3) I believe the prosperity God plans for us—the abundance and joy and outrageous, undeserved success—is the affluence of knowing and trusting his sovereign goodness. In an interview with Christianity Today, Bowler talks about reversing her faith system so that God is not measured by her definitions and experiences; rather her experiences are measured by God. This leaves us with a much bigger, much more unpredictable, and yet much more certain definition of prosperity. This kind of prosperity is not transactional, thus setting us free, so free, from the need to placate and manipulate God with our goodness so that we get the prosperity. Free to trust him and love him, even without guarantees of health or wealth or fame or, sometimes, even a sniff of success.

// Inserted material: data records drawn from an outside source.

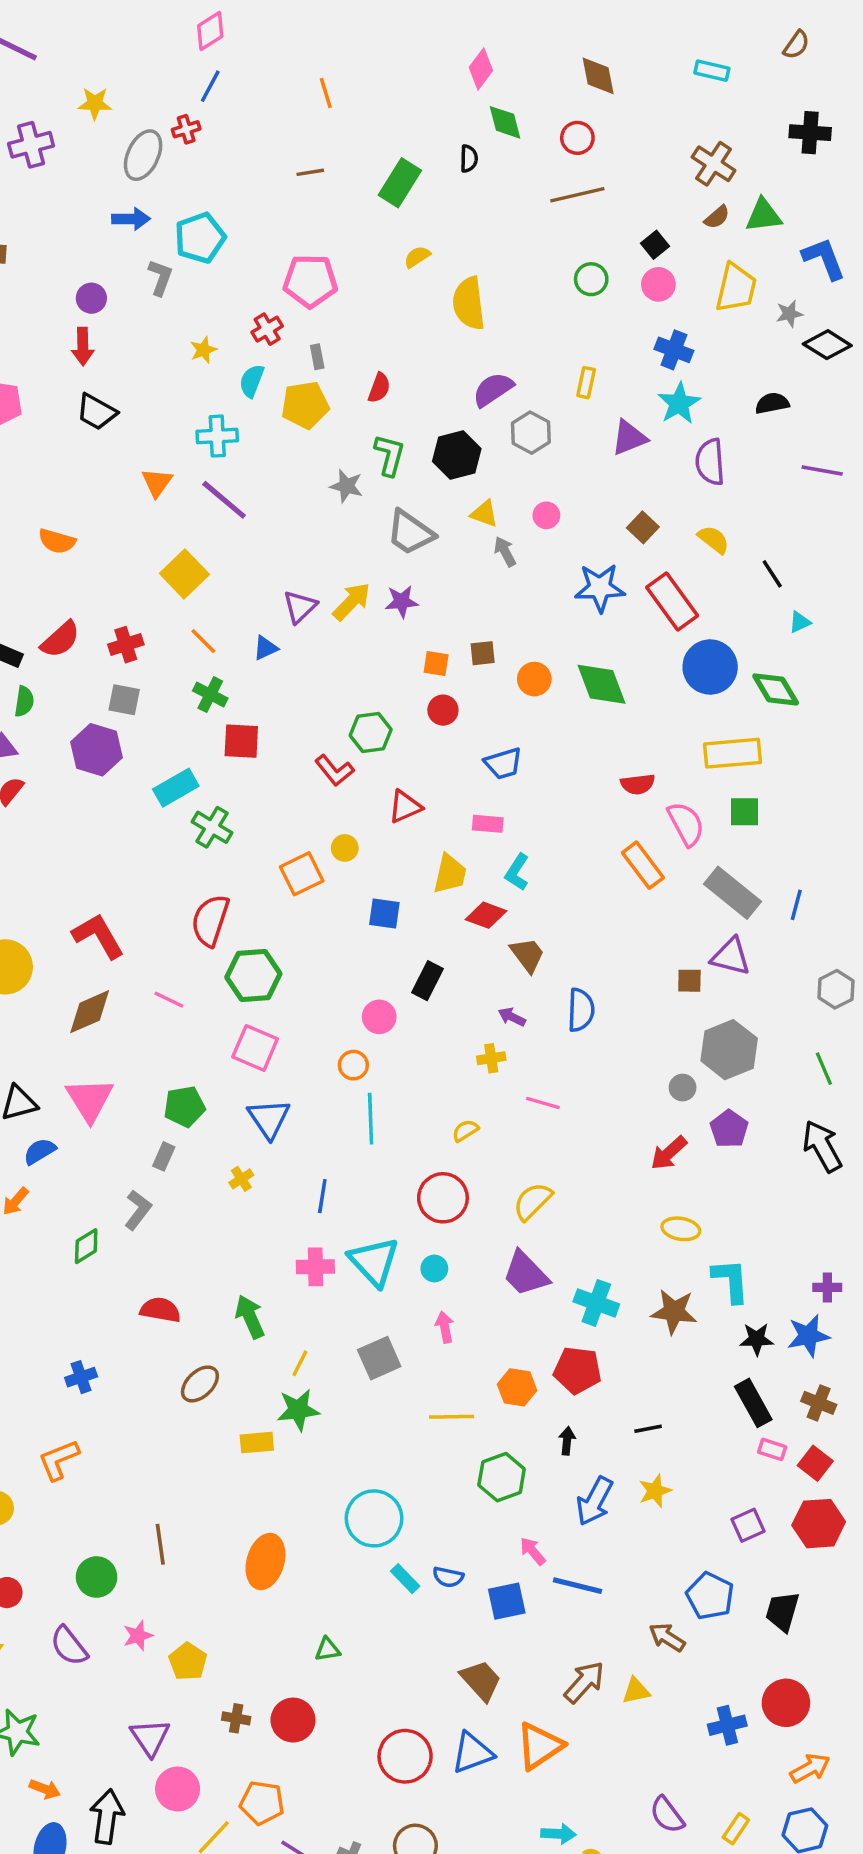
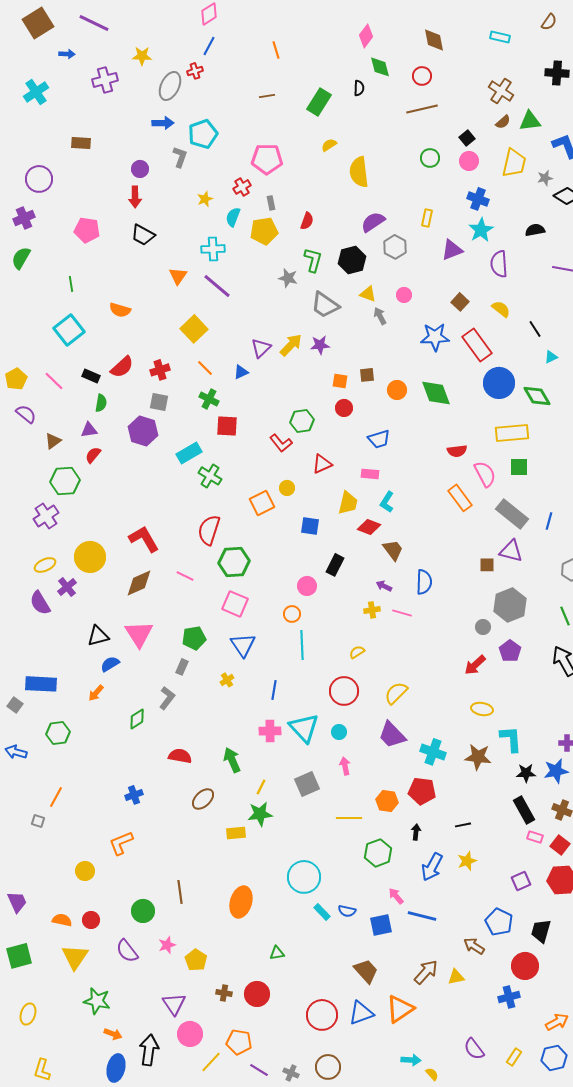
pink line: (543, 1103) -> (402, 613), moved
red circle: (786, 1703) -> (525, 966), moved

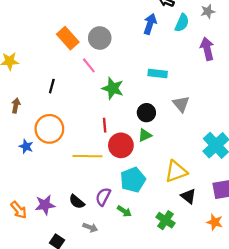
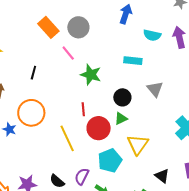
cyan semicircle: (182, 23) -> (152, 35), moved, turned 78
yellow line: (88, 156) -> (67, 138), turned 64
yellow triangle: (176, 171) -> (138, 144), moved, turned -35

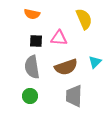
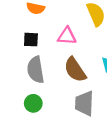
black square: (36, 41) -> (31, 40), moved
brown semicircle: (66, 67) -> (75, 70), turned 75

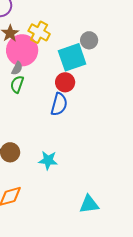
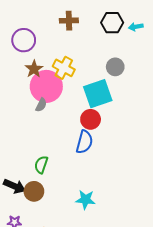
gray circle: (89, 40) -> (115, 67), moved
green semicircle: (17, 84) -> (41, 165), moved
cyan star: (48, 160) -> (85, 200), moved

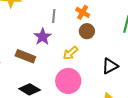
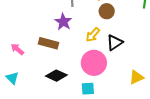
black triangle: (110, 66) -> (115, 43), moved

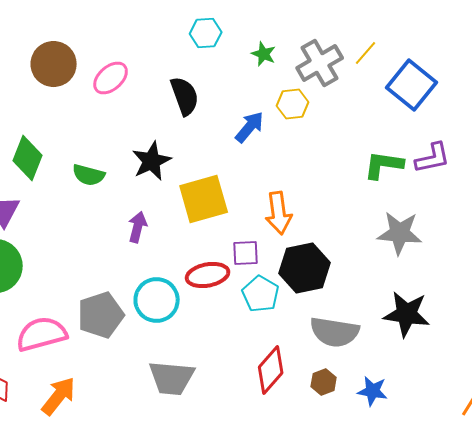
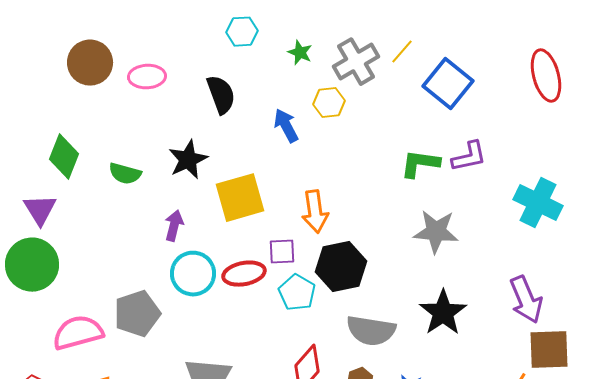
pink ellipse: (111, 78) -> (147, 77), turned 39
blue arrow: (250, 127) -> (286, 126), turned -68
cyan circle: (157, 300) -> (193, 274), moved
black star: (407, 314) -> (443, 313), turned 30

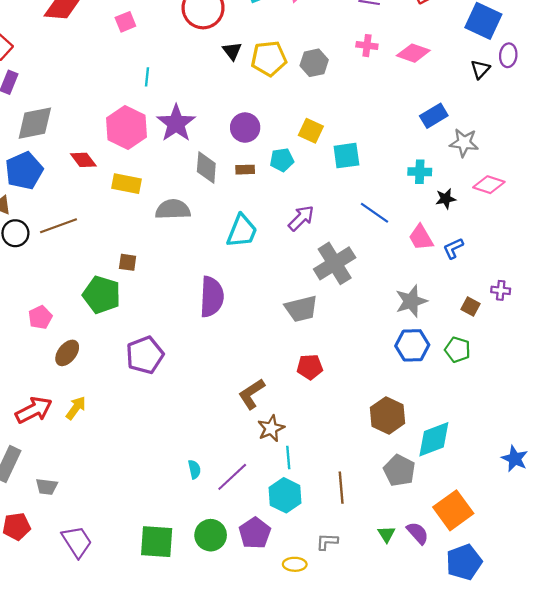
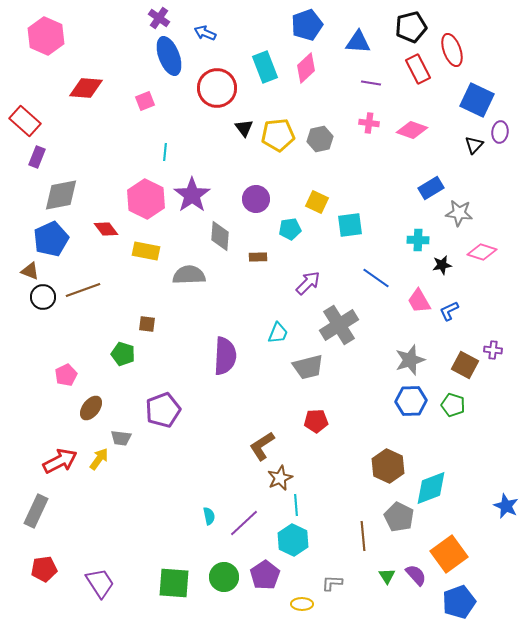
brown rectangle: (245, 170) -> (258, 257), moved
cyan trapezoid: (242, 231) -> (278, 333), moved, size x0.7
green pentagon: (102, 295) -> (123, 354), size x0.7
brown square: (470, 307) -> (465, 365), size x1.5
gray trapezoid: (47, 487) -> (121, 438), moved
brown line: (341, 488) -> (363, 536), moved

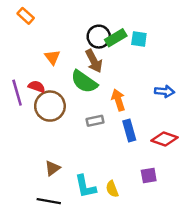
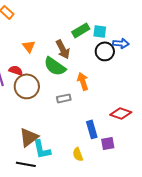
black circle: (99, 37) -> (105, 51), moved
blue arrow: (165, 91) -> (121, 43), moved
blue rectangle: (129, 130) -> (92, 129), moved
brown triangle: (52, 168) -> (29, 137), size x1.5
cyan L-shape: (85, 186) -> (42, 149), moved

4) I believe in the prosperity of intercessory prayer, which joins my unfulfilled yearnings for the healing of the world to those of God. “Because it was always the will of the Creator to work in his world through human beings, this human role of intercession—of patient, puzzled, agonized, labor-pain intercession—becomes one of the key focal points in the divine plan, not just to put into effect this or that smaller goal, but to rescue the whole creation from its slavery to corruption, to bring about the new creation at last” (Wright, 372). So of course we pray that young mothers with cancer would be healed. Some are cured and some die. We pray that those imprisoned for their faith would be released. Some are restored to their families and some are beheaded. We pray that our unbelieving friends and family members might come to faith. Some see and others remain in darkness. We pray in agony and desperation and hope.
5) I believe God is more wonderful, God is more good, God is more beautiful, God is more worthy, and our destinies, embedded in his love, are more glorious than we can imagine. Prosperity is too small of a word.